IBHE vote holds key to center’s future
August 30, 1990
An NIU facility for off-campus graduate programming in Rockford might be established if a staff recommendation to go ahead with plans is approved Wednesday.
The Illinois Board of Higher Education’s vote, to be cast at its meeting at Decatur’s Millikin University, holds the key to the center’s future.
Gov. James Thompson is waiting for the IBHE’s approval of the Rockford Center before he decides to release the allocated $500,000.
But even if the money is freed, plans could be stalled for another year or more.
Thompson has until June 30, 1991 to release the money, said Ken Beasley, assistant to NIU President John La Tourette.

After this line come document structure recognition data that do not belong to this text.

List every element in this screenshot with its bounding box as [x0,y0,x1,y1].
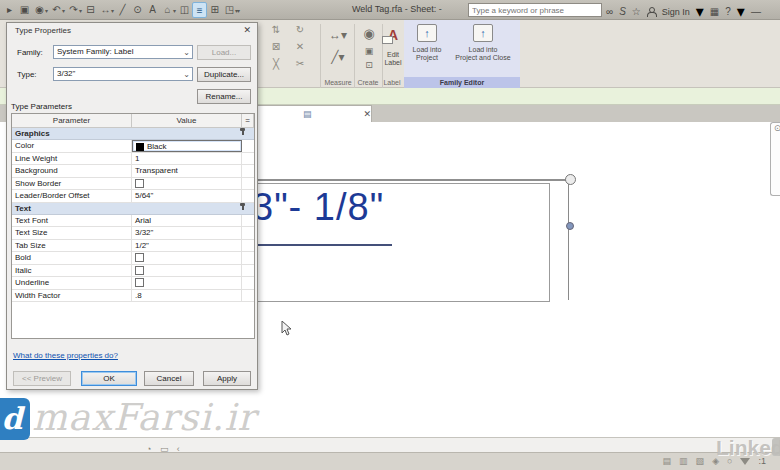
trim-icon[interactable]: ✂ [288,58,312,75]
label-underline [250,244,392,246]
steering-wheel-icon[interactable]: ⊙ [774,123,780,133]
label-panel-label: Label [380,78,404,88]
close-view-icon[interactable]: ✕ [364,109,372,119]
dimension-tool-icon[interactable]: ╱▾ [324,50,352,64]
redo-caret-icon[interactable]: ▾ [79,7,82,14]
table-row[interactable]: Bold [12,252,254,265]
sign-in-button[interactable]: Sign In [662,7,690,17]
measure-tool-icon[interactable]: ↔▾ [324,28,352,42]
favorites-icon[interactable]: ☆ [632,6,641,17]
search-icon[interactable]: ∞ [606,6,613,17]
table-row[interactable]: Text Font Arial [12,215,254,228]
table-row[interactable]: Text Size 3/32" [12,227,254,240]
create-detail-icon[interactable]: ⊡ [356,60,382,70]
view-tab[interactable]: ▤ ✕ [240,105,372,122]
selection-filter-icon[interactable] [740,458,750,465]
view-document-icon: ▤ [303,109,312,119]
text-icon[interactable]: A [145,2,160,18]
app-store-icon[interactable]: ▦ [710,6,719,17]
mirror-icon[interactable]: ⊠ [264,41,288,58]
table-row[interactable]: Width Factor .8 [12,290,254,303]
group-header-graphics[interactable]: Graphics [12,128,254,140]
family-caret-icon: ⌄ [183,47,190,59]
open-caret-icon[interactable]: ▾ [45,7,48,14]
section-icon[interactable]: ◫ [177,2,192,18]
bold-checkbox[interactable] [135,253,144,262]
apply-button[interactable]: Apply [203,371,251,386]
help-icon[interactable]: ? [725,6,731,17]
pin-icon[interactable] [242,131,244,135]
table-row[interactable]: Underline [12,277,254,290]
delete-icon[interactable]: ✕ [288,41,312,58]
save-icon[interactable]: ▣ [17,2,32,18]
title-bar: ▸ ▣ ◉▾ ↶▾ ↷▾ ⊟ ↔▾ ╱ ⊙ A ⌂▾ ◫ ≡ ⊞ ◳▾ ▾ We… [0,0,780,20]
thin-lines-icon[interactable]: ≡ [192,2,207,18]
dialog-title: Type Properties [15,26,71,35]
create-group-icon[interactable]: ◉ [356,26,382,41]
table-row[interactable]: Show Border [12,178,254,191]
rotate-icon[interactable]: ↻ [288,24,312,41]
window-title: Weld Tag.rfa - Sheet: - [352,4,442,14]
split-icon[interactable]: ╳ [264,58,288,75]
rename-button[interactable]: Rename... [197,89,251,104]
color-value-cell[interactable]: Black [132,140,242,152]
navigation-bar[interactable]: ⊙ [770,122,780,196]
italic-checkbox[interactable] [135,266,144,275]
table-row[interactable]: Background Transparent [12,165,254,178]
duplicate-button[interactable]: Duplicate... [197,67,251,82]
copy-icon[interactable]: ⇅ [264,24,288,41]
zoom-icon[interactable]: ⊙ [130,2,145,18]
aligned-dimension-icon[interactable]: ╱ [115,2,130,18]
family-select[interactable]: System Family: Label⌄ [53,45,193,59]
table-row[interactable]: Leader/Border Offset 5/64" [12,190,254,203]
table-row[interactable]: Line Weight 1 [12,153,254,166]
cancel-button[interactable]: Cancel [144,371,194,386]
help-caret-icon[interactable]: ▾ [737,2,745,21]
load-into-project-and-close-button[interactable]: ↑ Load intoProject and Close [448,24,518,62]
preview-button[interactable]: << Preview [13,371,71,386]
type-select[interactable]: 3/32"⌄ [53,67,193,81]
underline-checkbox[interactable] [135,278,144,287]
show-border-checkbox[interactable] [135,179,144,188]
3d-caret-icon[interactable]: ▾ [173,7,176,14]
sort-icon[interactable]: = [242,114,254,127]
create-panel-label: Create [354,78,382,88]
properties-help-link[interactable]: What do these properties do? [13,351,118,360]
search-input[interactable] [468,3,602,17]
measure-caret-icon[interactable]: ▾ [111,7,114,14]
editable-only-icon[interactable]: ○ [727,456,732,466]
pin-icon[interactable] [242,206,244,210]
table-row[interactable]: Color Black [12,140,254,153]
edit-label-button[interactable]: A EditLabel [383,26,403,67]
worksets-icon[interactable]: ▤ [663,456,672,466]
group-header-text[interactable]: Text [12,203,254,215]
table-header: Parameter Value = [12,114,254,128]
selected-label-text[interactable]: 3"- 1/8" [252,186,384,229]
drag-grip[interactable] [566,222,574,230]
user-icon[interactable] [647,7,656,16]
view-control-and-scrollbar[interactable]: ◔ ▭ ‹ [0,437,780,452]
load-into-project-and-close-icon: ↑ [480,27,486,39]
table-row[interactable]: Tab Size 1/2" [12,240,254,253]
family-label: Family: [17,48,43,57]
dialog-close-icon[interactable]: ✕ [243,25,251,35]
exclude-options-icon[interactable]: ▧ [696,456,705,466]
app-menu-icon[interactable]: ▸ [2,2,17,18]
create-similar-icon[interactable]: ▣ [356,46,382,56]
design-options-icon[interactable]: ▥ [679,456,688,466]
load-into-project-button[interactable]: ↑ Load intoProject [408,24,446,62]
load-button[interactable]: Load... [197,45,251,60]
close-hidden-windows-icon[interactable]: ⊞ [207,2,222,18]
undo-caret-icon[interactable]: ▾ [62,7,65,14]
label-drag-bar[interactable] [568,180,569,300]
measure-panel-label: Measure [318,78,358,88]
customize-qat-icon[interactable]: ▾ [237,7,240,14]
exchange-apps-icon[interactable]: S [619,6,626,17]
rotate-grip[interactable] [565,174,576,185]
table-row[interactable]: Italic [12,265,254,278]
press-drag-icon[interactable]: ◈ [712,456,719,466]
signin-caret-icon[interactable]: ▾ [696,2,704,21]
minimize-button[interactable]: — [751,6,761,17]
print-icon[interactable]: ⊟ [83,2,98,18]
ok-button[interactable]: OK [81,371,137,386]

If Thompson does not, the money would be reappropriated on the fiscal year 1992 budget, he said.
On the other hand, if the IBHE doesn’t approve the project, NIU “would continue in its present mode of serving Rockford,” which is about 30 miles from DeKalb, Beasley said.

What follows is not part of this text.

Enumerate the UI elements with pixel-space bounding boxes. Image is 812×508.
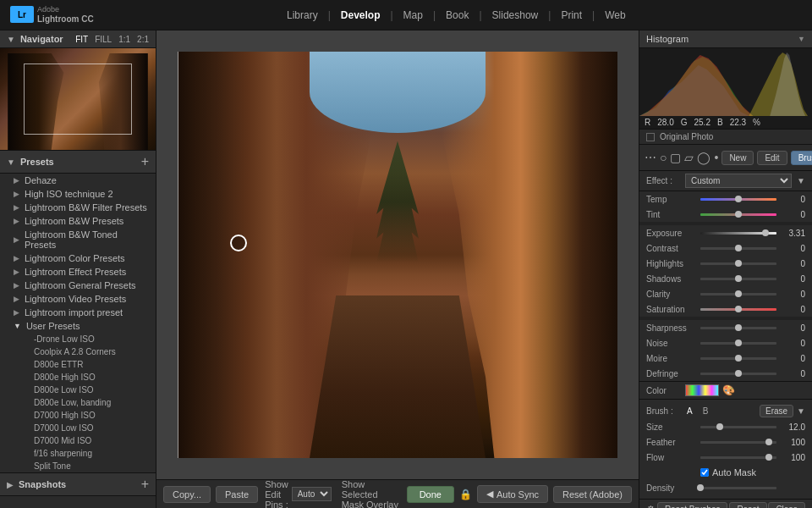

NIU has been offering courses at various Rockford locations for more than 30 years through the NIU College of Continuing Education, Beasley said.

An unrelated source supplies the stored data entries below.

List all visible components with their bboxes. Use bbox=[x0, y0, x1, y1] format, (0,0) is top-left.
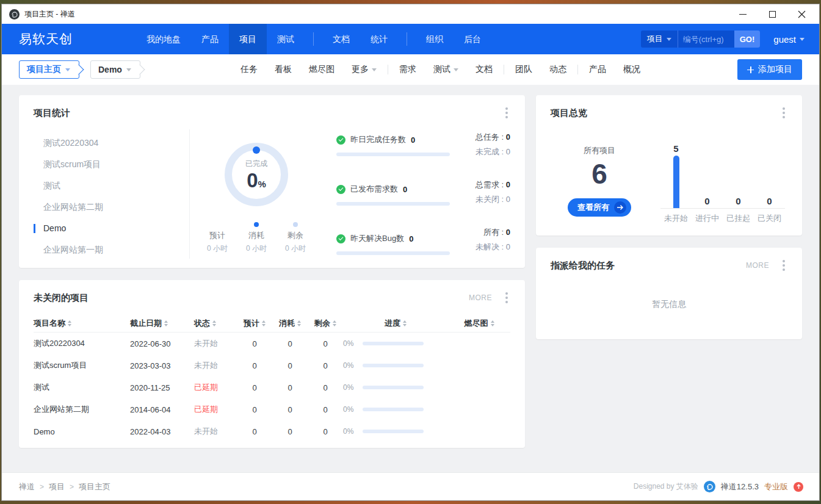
menu-item-test[interactable]: 测试 bbox=[425, 64, 467, 75]
completion-donut-chart: 已完成 0% bbox=[225, 143, 288, 206]
col-header-status[interactable]: 状态 bbox=[194, 318, 237, 329]
maximize-icon[interactable] bbox=[768, 10, 776, 18]
check-circle-icon bbox=[336, 185, 345, 194]
quick-search-box: 项目 GO! bbox=[641, 31, 761, 48]
menu-item-story[interactable]: 需求 bbox=[391, 64, 425, 75]
col-header-consumed[interactable]: 消耗 bbox=[272, 318, 308, 329]
breadcrumb-project-home[interactable]: 项目主页 bbox=[79, 481, 110, 492]
nav-item-project[interactable]: 项目 bbox=[229, 24, 267, 54]
user-menu[interactable]: guest bbox=[773, 34, 805, 45]
add-project-button[interactable]: 添加项目 bbox=[737, 59, 802, 80]
menu-item-dynamic[interactable]: 动态 bbox=[541, 64, 575, 75]
empty-message: 暂无信息 bbox=[551, 299, 787, 310]
panel-title: 未关闭的项目 bbox=[34, 292, 89, 304]
brand-logo[interactable]: 易软天创 bbox=[2, 31, 91, 48]
bar-wait: 5 bbox=[660, 131, 692, 208]
more-link[interactable]: MORE bbox=[469, 293, 492, 302]
go-button[interactable]: GO! bbox=[734, 31, 761, 48]
status-badge: 未开始 bbox=[194, 360, 237, 371]
progress-bar bbox=[363, 408, 424, 411]
menu-item-doc[interactable]: 文档 bbox=[467, 64, 501, 75]
table-row[interactable]: Demo 2022-04-03 未开始 0 0 0 0% bbox=[34, 420, 510, 442]
project-list-item[interactable]: 测试20220304 bbox=[34, 137, 189, 149]
nav-item-org[interactable]: 组织 bbox=[416, 24, 454, 54]
sort-icon bbox=[333, 320, 336, 326]
table-row[interactable]: 测试scrum项目 2023-03-03 未开始 0 0 0 0% bbox=[34, 355, 510, 376]
col-header-deadline[interactable]: 截止日期 bbox=[130, 318, 194, 329]
table-row[interactable]: 测试 2020-11-25 已延期 0 0 0 0% bbox=[34, 376, 510, 398]
menu-item-burndown[interactable]: 燃尽图 bbox=[300, 64, 343, 75]
kebab-menu-icon[interactable] bbox=[780, 257, 787, 273]
donut-marker-dot bbox=[253, 146, 260, 154]
breadcrumb-project[interactable]: 项目 bbox=[49, 481, 65, 492]
status-badge: 未开始 bbox=[194, 426, 237, 437]
panel-title: 指派给我的任务 bbox=[551, 260, 615, 272]
totals-bugs: 所有 : 0 未解决 : 0 bbox=[458, 227, 510, 253]
table-row[interactable]: 测试20220304 2022-06-30 未开始 0 0 0 0% bbox=[34, 333, 510, 355]
panel-title: 项目统计 bbox=[34, 107, 70, 119]
breadcrumb-zentao[interactable]: 禅道 bbox=[19, 481, 35, 492]
app-header: 易软天创 我的地盘 产品 项目 测试 文档 统计 组织 后台 项目 GO! bbox=[2, 24, 819, 54]
progress-bar bbox=[363, 342, 424, 345]
col-header-left[interactable]: 剩余 bbox=[308, 318, 343, 329]
view-all-button[interactable]: 查看所有 bbox=[568, 198, 631, 217]
panel-title: 项目总览 bbox=[551, 107, 587, 119]
col-header-estimate[interactable]: 预计 bbox=[237, 318, 272, 329]
search-input[interactable] bbox=[678, 31, 734, 48]
status-badge: 已延期 bbox=[194, 382, 237, 393]
nav-divider bbox=[407, 32, 407, 46]
edition-link[interactable]: 专业版 bbox=[764, 481, 788, 492]
totals-tasks: 总任务 : 0 未完成 : 0 bbox=[458, 132, 510, 157]
sort-icon bbox=[403, 320, 407, 326]
nav-item-qa[interactable]: 测试 bbox=[267, 24, 305, 54]
nav-item-product[interactable]: 产品 bbox=[191, 24, 229, 54]
nav-item-doc[interactable]: 文档 bbox=[322, 24, 360, 54]
col-header-name[interactable]: 项目名称 bbox=[34, 318, 130, 329]
search-module-dropdown[interactable]: 项目 bbox=[641, 34, 678, 45]
app-window: 项目主页 - 禅道 易软天创 我的地盘 产品 项目 测试 文档 统计 组织 后台 bbox=[1, 4, 820, 501]
kebab-menu-icon[interactable] bbox=[503, 290, 510, 306]
menu-item-overview[interactable]: 概况 bbox=[615, 64, 649, 75]
more-link[interactable]: MORE bbox=[746, 261, 769, 270]
crumb-project-home-dropdown[interactable]: 项目主页 bbox=[19, 60, 79, 79]
version-text[interactable]: 禅道12.5.3 bbox=[721, 481, 759, 492]
nav-item-admin[interactable]: 后台 bbox=[454, 24, 491, 54]
chevron-down-icon bbox=[667, 38, 671, 41]
project-list-item-active[interactable]: Demo bbox=[34, 222, 189, 235]
upgrade-arrow-icon[interactable] bbox=[794, 482, 803, 492]
nav-item-report[interactable]: 统计 bbox=[360, 24, 398, 54]
status-badge: 已延期 bbox=[194, 404, 237, 415]
table-row[interactable]: 企业网站第二期 2014-06-04 已延期 0 0 0 0% bbox=[34, 398, 510, 420]
open-projects-panel: 未关闭的项目 MORE 项目名称 截止日期 状态 预计 消耗 剩余 进度 燃尽图 bbox=[19, 280, 525, 448]
col-header-burndown[interactable]: 燃尽图 bbox=[448, 318, 510, 329]
menu-item-product[interactable]: 产品 bbox=[580, 64, 615, 75]
col-header-progress[interactable]: 进度 bbox=[343, 318, 448, 329]
bar-closed: 0 bbox=[754, 131, 785, 208]
all-projects-label: 所有项目 bbox=[584, 145, 615, 156]
breadcrumb: 禅道 > 项目 > 项目主页 bbox=[19, 481, 110, 492]
project-list-item[interactable]: 测试 bbox=[34, 179, 189, 192]
menu-item-team[interactable]: 团队 bbox=[507, 64, 541, 75]
donut-legend: 预计 0 小时 消耗 0 小时 剩余 0 小时 bbox=[202, 222, 311, 254]
chevron-down-icon bbox=[454, 68, 458, 71]
all-projects-count: 6 bbox=[591, 159, 607, 190]
kebab-menu-icon[interactable] bbox=[780, 105, 787, 121]
progress-bar bbox=[363, 430, 424, 433]
crumb-current-project-dropdown[interactable]: Demo bbox=[90, 60, 140, 79]
project-list-item[interactable]: 企业网站第二期 bbox=[34, 201, 189, 214]
menu-item-more[interactable]: 更多 bbox=[343, 64, 385, 75]
app-footer: 禅道 > 项目 > 项目主页 Designed by 艾体验 禅道12.5.3 … bbox=[2, 472, 819, 500]
project-menu: 任务 看板 燃尽图 更多 需求 测试 文档 团队 动态 产品 概况 bbox=[232, 64, 649, 75]
close-icon[interactable] bbox=[797, 10, 806, 18]
kebab-menu-icon[interactable] bbox=[503, 105, 510, 121]
project-overview-panel: 项目总览 所有项目 6 查看所有 bbox=[536, 95, 802, 236]
minimize-icon[interactable] bbox=[739, 10, 747, 18]
metric-progress-bar bbox=[336, 251, 450, 255]
status-badge: 未开始 bbox=[194, 338, 237, 349]
project-list-item[interactable]: 企业网站第一期 bbox=[34, 243, 189, 256]
menu-item-task[interactable]: 任务 bbox=[232, 64, 266, 75]
project-list-item[interactable]: 测试scrum项目 bbox=[34, 158, 189, 171]
menu-item-kanban[interactable]: 看板 bbox=[266, 64, 300, 75]
nav-item-my[interactable]: 我的地盘 bbox=[136, 24, 191, 54]
plus-icon bbox=[747, 67, 754, 73]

The IBHE report states that NIU offers more than half the off-campus programs available in the Rock Valley College district. But, at the July IBHE meeting, Board of Regents Chancellor Roderick Groves said the center is not intended as an NIU branch campus.
“We are talking about a facility in which to offer off-campus programming,” he said.
For example, a place to offer engineering courses with sufficient equipment does not exist, Beasley said. The Rockford Center also would allow NIU to be involved with economic development and research and community service, he said.
The report states the Rockford Center would “meet the needs of place-bound, part-time students…who are interested in upper-division and graduate programs that are not offered by local institutions.”
Graduate-level courses in computer science, corporate communication, engineering and technology, nursing, public administration and allied health are planned for the center.
The Rockford Center has been on hold for more than a year because of a legislative battle over money.
The project’s estimated cost would fall at $6,775,000, with state money picking up $6 million of the bill, the report states.
In late 1989, the General Assembly overrode Thompson’s veto of the $500,000. However, he agreed to release the money last March, but only after the IBHE reviews the plans.